Focus on perinatal development of Inspiration and autonomic control & how novel deep machine learning of vital parameter data better the diagnostics and treatment of newborn, children & adult patients
Eric Herlenius studied medicine at Karolinska Institutet where he also defended his PhD thesis in developmental neuroscience 1998. He subsequently joined Profs Iku Homma and Evan Snyder for postdoc at Showa University, Tokyo and Children’s Hospital, Harvard medical school, Boston respectively, to study activity dependent development and plasticity of functional neural networks. He then specialized in Pediatrics and continued investigations regarding perinatal development of autonomic control. He is a Physician-scientist focused on translational medicine, combining basic mechanistic and patient research to develop novel methods to screen, detect and protect against inflammation related breathing disorders.

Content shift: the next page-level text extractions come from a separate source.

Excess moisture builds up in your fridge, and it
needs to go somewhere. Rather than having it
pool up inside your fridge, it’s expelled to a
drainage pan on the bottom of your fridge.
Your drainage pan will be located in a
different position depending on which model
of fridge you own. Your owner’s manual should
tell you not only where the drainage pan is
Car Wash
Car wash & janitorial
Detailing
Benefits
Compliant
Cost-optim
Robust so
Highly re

Current positions and commitments
- Professor of Pediatrics, Karolinska Institutet
- Senior Consultant in Pediatrics, Astrid Lindgren´s Children´s Hospital
- Chair Research & Development and education for Pediatric Emergency and Infectious disease, Karolinska University Hospital
- Head, Perinatology course Medical Students, KI
- Head DeepNEWS - Deep machine learning based Novel Early Warning System. KI-K-KTH
Immature respiratory control in infants born may result in apneas, sudden unexpected postnatal collapse (SUPC), secondary hypoxic brain damage, and SIDS. We have shown that prostaglandins are central pathogenic factors in respiratory disorders and the hypoxic response. This has led us to focus on the role of inflammation and brainstem modulation in both clinical and mechanistic studies. These are used to define mechanisms for factors disturbing the physiological and neural pathways that control breathing. Main goals are:
1) Develop better clinical guidelines and best practices to prevent sudden cardiorespiratory failure in newborns, Sudden Unexpected Postnatal Collapse (SUPC).

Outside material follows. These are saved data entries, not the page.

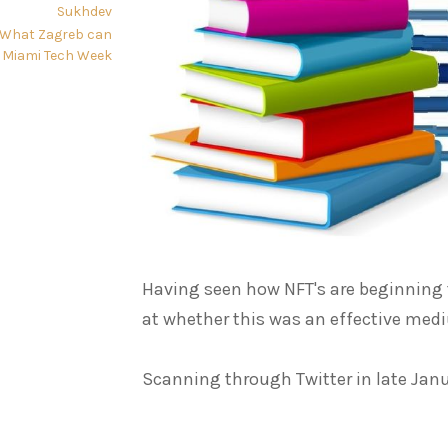
Sukhdev
: What Zagreb can
 Miami Tech Week
Having seen how NFT's are beginning to
at whether this was an effective med
Scanning through Twitter in late Janu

2) Deep-NEWS! To clinically characterize how dysregulation of respiratory control induces life-threatening events and if subtle alterations in cardiorespiratory parameters may act as early warning scores for infection, inflammation and a need for therapeutic intervention. We use Deep Machine Learning based analysis of individual patients real time vital parameters to develop rapid semiautomatic Novel Early Warning Systems.

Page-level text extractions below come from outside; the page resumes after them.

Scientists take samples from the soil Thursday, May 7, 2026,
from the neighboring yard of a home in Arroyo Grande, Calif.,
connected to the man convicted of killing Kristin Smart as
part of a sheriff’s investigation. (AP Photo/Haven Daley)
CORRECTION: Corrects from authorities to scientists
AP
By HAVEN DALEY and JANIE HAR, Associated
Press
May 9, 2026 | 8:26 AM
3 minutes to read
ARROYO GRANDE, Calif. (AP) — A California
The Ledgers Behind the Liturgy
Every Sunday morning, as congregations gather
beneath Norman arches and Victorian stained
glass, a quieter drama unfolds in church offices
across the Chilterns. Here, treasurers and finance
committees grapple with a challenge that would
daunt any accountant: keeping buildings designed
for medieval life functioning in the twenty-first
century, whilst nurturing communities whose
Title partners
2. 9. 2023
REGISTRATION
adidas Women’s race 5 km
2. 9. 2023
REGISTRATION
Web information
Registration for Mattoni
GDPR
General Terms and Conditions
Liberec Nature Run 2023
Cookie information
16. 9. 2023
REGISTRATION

3) To define the pathophysiological mechanism of apneas and involvement of inflammation in the development and activity of brainstem respiration-related neural circuits. In vivo and novel in vitro experimental mouse models and single cell transcriptomics and patch-seq techniques are used.
By complimenting a thorough understanding of the ways in which inflammation impacts breathing and understanding cues that precede respiratory failure, we will enable earlier and novel therapeutic interventions before life-threatening events occur.